Противоречие между реальностью и игрой, которое есть одно из отражений конфликта внутреннего и внешнего человека в зеркале драмы, трактуется нами в категориях подлинной и мнимой жизни. Если же мы бросим взгляд на противостояние внутреннего человека внешнему с позиций такой евангельской притчи, как «возвращение блудного сына»[287], то заявленная оппозиция могла бы трактоваться в категориях жизни и смерти. Подобная трактовка вполне допустима, правда, с рядом оговорок, отчасти сделанных нами. Оговорки эти являются поводом для отдельного, независимого расследования. Поясним нашу мысль. Как правило, расследование такого рода ведет сам «злодей», совмещающий в одном лице и следователя и преступника. Таков царь Эдип. Но эти две фигуры, которые есть одна личность, могут быть представлены и разными персонажами.
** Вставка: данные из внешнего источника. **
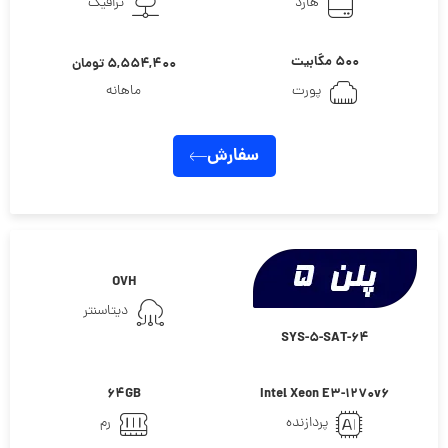
هارد
ترافیک
۵۰۰ مگابیت
۵,۵۵۴,۴۰۰ تومان
پورت
ماهانه
سفارش
OVH
دیتاسنتر
SYS-5-SAT-64
64GB
Intel Xeon E3-1270v6
پردازنده
رم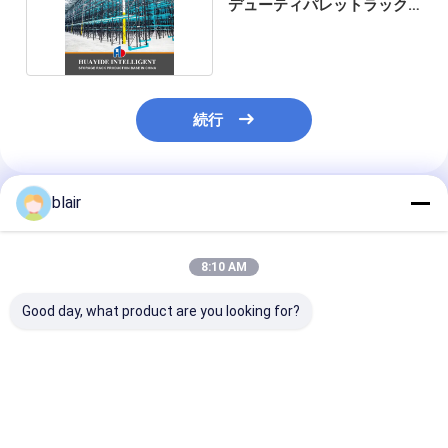
デューティパレットラック
システム
続行
blair
推薦されたプロダクト
8:10 AM
Good day, what product are you looking for?
A12: カートン フロー
A11: 丸いコーナー 二
A13: 長い材料
ラック ローラーラック
階建ての鋼パレット 倉
納用手動用望遠
重力ローラーラック ロ
庫保管のための金属パ
ャントリバーラ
В фильме Джузеппе Торнаторе «Простая формальность» (1994) рассказывается о писателе Оноффе, застрелившемся в лесу, и угодившем не в преисподнюю, а в полицейский участок с протекающей крышей. Допрос, который чинит над писателем комиссар, напоминает репетицию Страшного Суда, но обо всем этом мы узнаём только в конце фильма. Душа самоубийцы отказывается покидать этот мир так же стремительно, как это проделало тело. Душа скользит по последним виткам жизни, и в эти мгновения, минуты, часы – самоубийца проводит в полицейском участке ночь, – Онофф при помощи комиссара расследует свое существование, вскрывает механизмы творчества, любви, жизни, раздирает все старые, но еще кровоточащие раны, упорно не замечая последней смертельной раны, которую он нанес себе в лесу, приставив ко лбу револьвер. Формальным поводом задержания Оноффа является подозрение в убийстве, которое он, якобы, совершил. Но когда вместо трупа в мешке по транспортировке трупов оказываются вещи Оноффа: письма, фотографии, книги, дорогие безделушки, воспоминания – словом, осколки этого, уже не способного стать целым мира, писатель понимает, что он действительно виновен. Да, он преступник, так как лишил жизни человека, может быть, даже ему и незнакомого, хотя теперь уже нет сомнений в том, что покусился Онофф на свою собственную жизнь. Рука, всадившая пулю в лоб несчастного, – его рука. Обыденность происходящего придает невероятный драматизм ситуации, которая от допроса к допросу все меньше и меньше имеет отношение к «обыденной» жизни. Это для каждого отдельно взятого меня – допрос и суд есть трагедия и мука, а для вереницы нас – лишь типовая процедура, простая формальность, отмеченная кружкой горячего молока и голубым пледом. Не является ли и вся наша жизнь простой формальностью, так же, впрочем, как и наша смерть? Ответ – нет, не является, но может явиться, если нам не удастся пересилить смерть, прижизненную смерть. Тогда уже все станет простой формальностью, планом по валу, кознями сатаны. Доказать нашу вину, вину в том, что мы не так жили, не так любили, не так покинули этот мир, почти невозможно, но если мы возьмемся за дело сами, да еще с таким опытным наставником, как комиссар, то, глядишь, что-то и получится. Нам удастся, наконец, подвести итог, как всегда не окончательный, собраться с духом и покинуть заброшенный полицейский участок с протекающей крышей.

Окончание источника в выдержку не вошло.